* What this task involves
Scan the records below and copy every line that contains the string "bottom".
··· The input
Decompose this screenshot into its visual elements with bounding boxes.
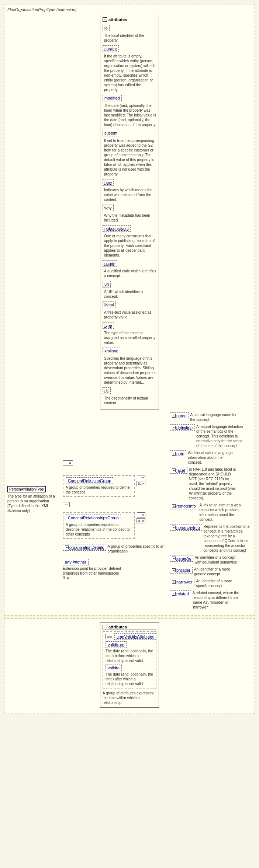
name-icon: + [172, 414, 176, 418]
broader-icon: + [172, 568, 176, 572]
attr-desc-how: Indicates by which means the value was e… [104, 188, 156, 202]
bottom-attributes-header: - attributes [103, 625, 156, 630]
right-item-sameAs: + sameAs An identifier of a concept with… [170, 555, 252, 565]
small-connector-row: — [63, 502, 167, 507]
name-label: name [176, 414, 187, 418]
sequence-row-1: — ∞ [63, 460, 167, 466]
concept-def-mult: —∞ [137, 475, 145, 480]
org-details-box[interactable]: + organisationDetails [63, 544, 106, 551]
remoteInfo-icon: + [172, 504, 176, 508]
concept-def-group-label[interactable]: ConceptDefinitionGroup [66, 477, 113, 484]
related-icon: + [172, 592, 176, 596]
validfrom-desc: The date (and, optionally, the time) bef… [106, 649, 153, 663]
attr-item-type[interactable]: type [103, 322, 114, 329]
org-details-label: organisationDetails [69, 545, 104, 550]
facet-box[interactable]: + facet [170, 467, 187, 474]
right-item-broader: + broader An identifier of a more generi… [170, 567, 252, 576]
attr-item-id[interactable]: id [103, 25, 110, 31]
note-box[interactable]: + note [170, 450, 186, 457]
definition-icon: + [172, 426, 176, 429]
any-other-bottom-box[interactable]: any ##other [63, 559, 89, 565]
concept-rel-mult: —∞ [137, 512, 145, 517]
right-item-definition: + definition A natural language definiti… [170, 424, 252, 448]
attr-desc-type: The type of the concept assigned as cont… [104, 331, 156, 345]
attr-item-creator[interactable]: creator [103, 45, 119, 52]
validto-desc: The date (and, optionally, the time) aft… [106, 672, 153, 686]
attr-desc-literal: A free-text value assigned as property v… [104, 310, 156, 320]
attr-item-how[interactable]: how [103, 179, 114, 186]
concept-rel-group-row: ConceptRelationshipsGroup A group of pro… [63, 512, 167, 539]
attr-item-qcode[interactable]: qcode [103, 260, 117, 267]
validto-box[interactable]: validto [106, 665, 122, 671]
concept-def-connector: —∞ 0..∞ [137, 475, 145, 486]
sameAs-label: sameAs [176, 556, 191, 561]
main-entity-row: PersonAffiliationType The type for an af… [7, 412, 252, 612]
validfrom-box[interactable]: validfrom [106, 641, 127, 648]
concept-rel-connector: —∞ 0..∞ [137, 512, 145, 523]
attr-item-xmllang[interactable]: xmllang [103, 348, 120, 354]
remoteInfo-box[interactable]: + remoteInfo [170, 503, 198, 509]
narrower-desc: An identifier of a more specific concept… [196, 579, 244, 588]
narrower-label: narrower [176, 580, 192, 584]
right-item-facet: + facet In NAR 1.8 and later, facet is d… [170, 467, 252, 501]
related-desc: A related concept, where the relationshi… [193, 590, 241, 610]
attr-item-uri[interactable]: uri [103, 281, 111, 287]
note-desc: Additional natural language information … [188, 450, 236, 465]
facet-icon: + [172, 468, 176, 472]
org-details-desc: A group of properties specific to an org… [108, 544, 167, 554]
sameAs-desc: An identifier of a concept with equivale… [195, 555, 243, 565]
definition-box[interactable]: + definition [170, 424, 195, 431]
note-icon: + [172, 452, 176, 456]
sameAs-icon: + [172, 557, 176, 560]
broader-label: broader [176, 568, 190, 572]
attr-item-literal[interactable]: literal [103, 301, 116, 308]
right-item-narrower: + narrower An identifier of a more speci… [170, 579, 252, 588]
facet-label: facet [176, 468, 185, 473]
right-item-note: + note Additional natural language infor… [170, 450, 252, 465]
attr-item-pubconstraint[interactable]: pubconstraint [103, 225, 131, 232]
concept-rel-group-label[interactable]: ConceptRelationshipsGroup [66, 515, 121, 521]
time-validity-header: grp timeValidityAttributes [106, 633, 153, 640]
bottom-attr-expand-icon[interactable]: - [103, 625, 107, 629]
concept-def-group-box: ConceptDefinitionGroup A group of proper… [63, 475, 135, 497]
any-other-bottom-row: any ##other Extension point for provider… [63, 559, 167, 580]
definition-label: definition [176, 425, 193, 430]
attr-desc-creator: If the attribute is empty, specifies whi… [104, 54, 156, 92]
concept-def-group-row: ConceptDefinitionGroup A group of proper… [63, 475, 167, 497]
attr-item-custom[interactable]: custom [103, 130, 119, 136]
attr-item-dir[interactable]: dir [103, 387, 111, 394]
attr-expand-icon[interactable]: - [103, 17, 107, 22]
org-details-row: + organisationDetails A group of propert… [63, 544, 167, 554]
name-box[interactable]: + name [170, 412, 189, 419]
person-affiliation-type-box[interactable]: PersonAffiliationType [7, 486, 46, 492]
main-container: FlexOrganisationPropType (extension) - a… [0, 0, 259, 718]
seq-connector-1: — ∞ [63, 460, 73, 466]
hierarchyInfo-label: hierarchyInfo [176, 525, 200, 530]
attr-item-modified[interactable]: modified [103, 95, 122, 101]
concept-rel-group-desc: A group of properties required to descri… [66, 522, 132, 537]
attributes-label: attributes [108, 17, 127, 22]
remoteInfo-label: remoteInfo [176, 504, 196, 508]
validfrom-item: validfrom The date (and, optionally, the… [106, 641, 153, 663]
related-box[interactable]: + related [170, 590, 191, 597]
narrower-box[interactable]: + narrower [170, 579, 194, 585]
narrower-icon: + [172, 580, 176, 584]
broader-box[interactable]: + broader [170, 567, 193, 574]
facet-desc: In NAR 1.8 and later, facet is deprecate… [189, 467, 237, 501]
right-item-remoteInfo: + remoteInfo A link to an item or a web … [170, 503, 252, 522]
hierarchyInfo-box[interactable]: + hierarchyInfo [170, 524, 202, 531]
concept-def-group-desc: A group of properties required to define… [66, 485, 132, 495]
schema-title: FlexOrganisationPropType (extension) [7, 7, 252, 12]
concept-rel-group-box: ConceptRelationshipsGroup A group of pro… [63, 512, 135, 539]
right-item-hierarchyInfo: + hierarchyInfo Represents the position … [170, 524, 252, 553]
attr-desc-qcode: A qualified code which identifies a conc… [104, 269, 156, 278]
attr-desc-dir: The directionality of textual content. [104, 396, 156, 405]
seq-box-1: — ∞ [63, 460, 73, 466]
attr-item-why[interactable]: why [103, 205, 114, 211]
small-seq-box: — [63, 502, 70, 507]
remoteInfo-desc: A link to an item or a web resource whic… [200, 503, 248, 522]
time-validity-label[interactable]: timeValidityAttributes [114, 633, 156, 640]
sameAs-box[interactable]: + sameAs [170, 555, 193, 562]
attributes-list: id The local identifier of the property.… [103, 24, 156, 405]
grp-label: grp [106, 634, 113, 639]
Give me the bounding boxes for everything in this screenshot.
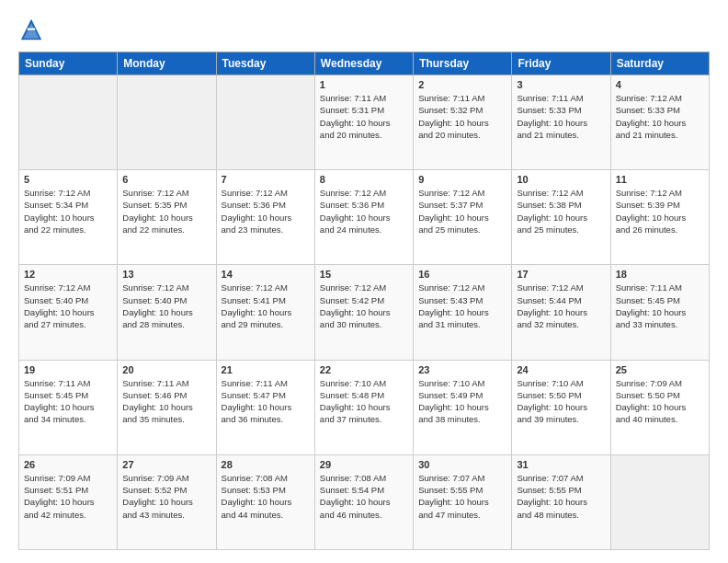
day-number: 30 [418,459,506,470]
cell-content: Sunrise: 7:12 AM Sunset: 5:37 PM Dayligh… [418,187,506,236]
calendar-cell: 4Sunrise: 7:12 AM Sunset: 5:33 PM Daylig… [610,75,709,170]
calendar: SundayMondayTuesdayWednesdayThursdayFrid… [18,52,710,550]
page: SundayMondayTuesdayWednesdayThursdayFrid… [0,0,728,563]
day-number: 4 [616,79,704,90]
cell-content: Sunrise: 7:12 AM Sunset: 5:35 PM Dayligh… [122,187,210,236]
calendar-cell: 24Sunrise: 7:10 AM Sunset: 5:50 PM Dayli… [512,360,610,454]
calendar-cell [118,75,216,170]
calendar-cell: 17Sunrise: 7:12 AM Sunset: 5:44 PM Dayli… [512,265,610,360]
calendar-cell: 10Sunrise: 7:12 AM Sunset: 5:38 PM Dayli… [512,170,610,265]
cell-content: Sunrise: 7:11 AM Sunset: 5:33 PM Dayligh… [517,92,605,141]
calendar-cell: 8Sunrise: 7:12 AM Sunset: 5:36 PM Daylig… [314,170,413,265]
day-number: 18 [616,269,704,280]
calendar-row: 1Sunrise: 7:11 AM Sunset: 5:31 PM Daylig… [19,75,710,170]
calendar-row: 5Sunrise: 7:12 AM Sunset: 5:34 PM Daylig… [19,170,710,265]
calendar-cell: 28Sunrise: 7:08 AM Sunset: 5:53 PM Dayli… [216,454,314,549]
calendar-cell: 16Sunrise: 7:12 AM Sunset: 5:43 PM Dayli… [414,265,512,360]
cell-content: Sunrise: 7:12 AM Sunset: 5:40 PM Dayligh… [24,282,112,330]
day-number: 12 [24,269,112,280]
day-number: 25 [616,364,704,375]
cell-content: Sunrise: 7:11 AM Sunset: 5:31 PM Dayligh… [320,92,408,141]
calendar-cell [19,75,118,170]
day-number: 24 [517,364,605,375]
day-number: 9 [418,174,506,185]
cell-content: Sunrise: 7:11 AM Sunset: 5:46 PM Dayligh… [122,377,210,426]
weekday-header-row: SundayMondayTuesdayWednesdayThursdayFrid… [19,52,710,75]
weekday-header-tuesday: Tuesday [216,52,314,75]
logo [18,17,48,42]
day-number: 2 [418,79,506,90]
cell-content: Sunrise: 7:10 AM Sunset: 5:48 PM Dayligh… [320,377,408,426]
calendar-cell [610,454,709,549]
cell-content: Sunrise: 7:12 AM Sunset: 5:43 PM Dayligh… [418,282,506,330]
calendar-cell: 9Sunrise: 7:12 AM Sunset: 5:37 PM Daylig… [414,170,512,265]
calendar-cell: 31Sunrise: 7:07 AM Sunset: 5:55 PM Dayli… [512,454,610,549]
cell-content: Sunrise: 7:12 AM Sunset: 5:39 PM Dayligh… [616,187,704,236]
calendar-cell: 3Sunrise: 7:11 AM Sunset: 5:33 PM Daylig… [512,75,610,170]
day-number: 28 [222,459,310,470]
calendar-cell: 18Sunrise: 7:11 AM Sunset: 5:45 PM Dayli… [610,265,709,360]
cell-content: Sunrise: 7:07 AM Sunset: 5:55 PM Dayligh… [517,472,605,521]
weekday-header-saturday: Saturday [610,52,709,75]
day-number: 29 [320,459,408,470]
weekday-header-thursday: Thursday [414,52,512,75]
calendar-cell: 1Sunrise: 7:11 AM Sunset: 5:31 PM Daylig… [314,75,413,170]
day-number: 27 [122,459,210,470]
weekday-header-friday: Friday [512,52,610,75]
day-number: 14 [222,269,310,280]
day-number: 31 [517,459,605,470]
day-number: 21 [222,364,310,375]
day-number: 17 [517,269,605,280]
cell-content: Sunrise: 7:12 AM Sunset: 5:40 PM Dayligh… [122,282,210,330]
calendar-cell: 2Sunrise: 7:11 AM Sunset: 5:32 PM Daylig… [414,75,512,170]
calendar-cell: 25Sunrise: 7:09 AM Sunset: 5:50 PM Dayli… [610,360,709,454]
cell-content: Sunrise: 7:12 AM Sunset: 5:36 PM Dayligh… [222,187,310,236]
day-number: 19 [24,364,112,375]
day-number: 20 [122,364,210,375]
calendar-cell: 23Sunrise: 7:10 AM Sunset: 5:49 PM Dayli… [414,360,512,454]
cell-content: Sunrise: 7:12 AM Sunset: 5:44 PM Dayligh… [517,282,605,330]
cell-content: Sunrise: 7:07 AM Sunset: 5:55 PM Dayligh… [418,472,506,521]
calendar-cell: 22Sunrise: 7:10 AM Sunset: 5:48 PM Dayli… [314,360,413,454]
calendar-row: 26Sunrise: 7:09 AM Sunset: 5:51 PM Dayli… [19,454,710,549]
calendar-cell [216,75,314,170]
day-number: 8 [320,174,408,185]
calendar-row: 19Sunrise: 7:11 AM Sunset: 5:45 PM Dayli… [19,360,710,454]
calendar-cell: 21Sunrise: 7:11 AM Sunset: 5:47 PM Dayli… [216,360,314,454]
day-number: 22 [320,364,408,375]
day-number: 1 [320,79,408,90]
day-number: 13 [122,269,210,280]
svg-rect-2 [28,29,35,30]
calendar-cell: 19Sunrise: 7:11 AM Sunset: 5:45 PM Dayli… [19,360,118,454]
header [18,17,710,42]
calendar-cell: 7Sunrise: 7:12 AM Sunset: 5:36 PM Daylig… [216,170,314,265]
calendar-cell: 15Sunrise: 7:12 AM Sunset: 5:42 PM Dayli… [314,265,413,360]
cell-content: Sunrise: 7:12 AM Sunset: 5:42 PM Dayligh… [320,282,408,330]
calendar-cell: 20Sunrise: 7:11 AM Sunset: 5:46 PM Dayli… [118,360,216,454]
calendar-cell: 6Sunrise: 7:12 AM Sunset: 5:35 PM Daylig… [118,170,216,265]
cell-content: Sunrise: 7:08 AM Sunset: 5:54 PM Dayligh… [320,472,408,521]
weekday-header-monday: Monday [118,52,216,75]
day-number: 7 [222,174,310,185]
cell-content: Sunrise: 7:12 AM Sunset: 5:38 PM Dayligh… [517,187,605,236]
calendar-cell: 12Sunrise: 7:12 AM Sunset: 5:40 PM Dayli… [19,265,118,360]
cell-content: Sunrise: 7:09 AM Sunset: 5:52 PM Dayligh… [122,472,210,521]
cell-content: Sunrise: 7:12 AM Sunset: 5:41 PM Dayligh… [222,282,310,330]
day-number: 5 [24,174,112,185]
cell-content: Sunrise: 7:10 AM Sunset: 5:49 PM Dayligh… [418,377,506,426]
day-number: 6 [122,174,210,185]
cell-content: Sunrise: 7:11 AM Sunset: 5:47 PM Dayligh… [222,377,310,426]
calendar-cell: 29Sunrise: 7:08 AM Sunset: 5:54 PM Dayli… [314,454,413,549]
day-number: 26 [24,459,112,470]
calendar-row: 12Sunrise: 7:12 AM Sunset: 5:40 PM Dayli… [19,265,710,360]
day-number: 3 [517,79,605,90]
day-number: 16 [418,269,506,280]
day-number: 11 [616,174,704,185]
cell-content: Sunrise: 7:12 AM Sunset: 5:33 PM Dayligh… [616,92,704,141]
cell-content: Sunrise: 7:12 AM Sunset: 5:36 PM Dayligh… [320,187,408,236]
weekday-header-sunday: Sunday [19,52,118,75]
calendar-cell: 5Sunrise: 7:12 AM Sunset: 5:34 PM Daylig… [19,170,118,265]
cell-content: Sunrise: 7:11 AM Sunset: 5:45 PM Dayligh… [24,377,112,426]
logo-icon [18,17,44,42]
cell-content: Sunrise: 7:10 AM Sunset: 5:50 PM Dayligh… [517,377,605,426]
······
* Exercise output
bottom-attributes-header: - attributes [103, 625, 156, 630]
any-other-bottom-box[interactable]: any ##other [63, 559, 89, 565]
bottom-attr-expand-icon[interactable]: - [103, 625, 107, 629]
any-other-bottom-row: any ##other Extension point for provider… [63, 559, 167, 580]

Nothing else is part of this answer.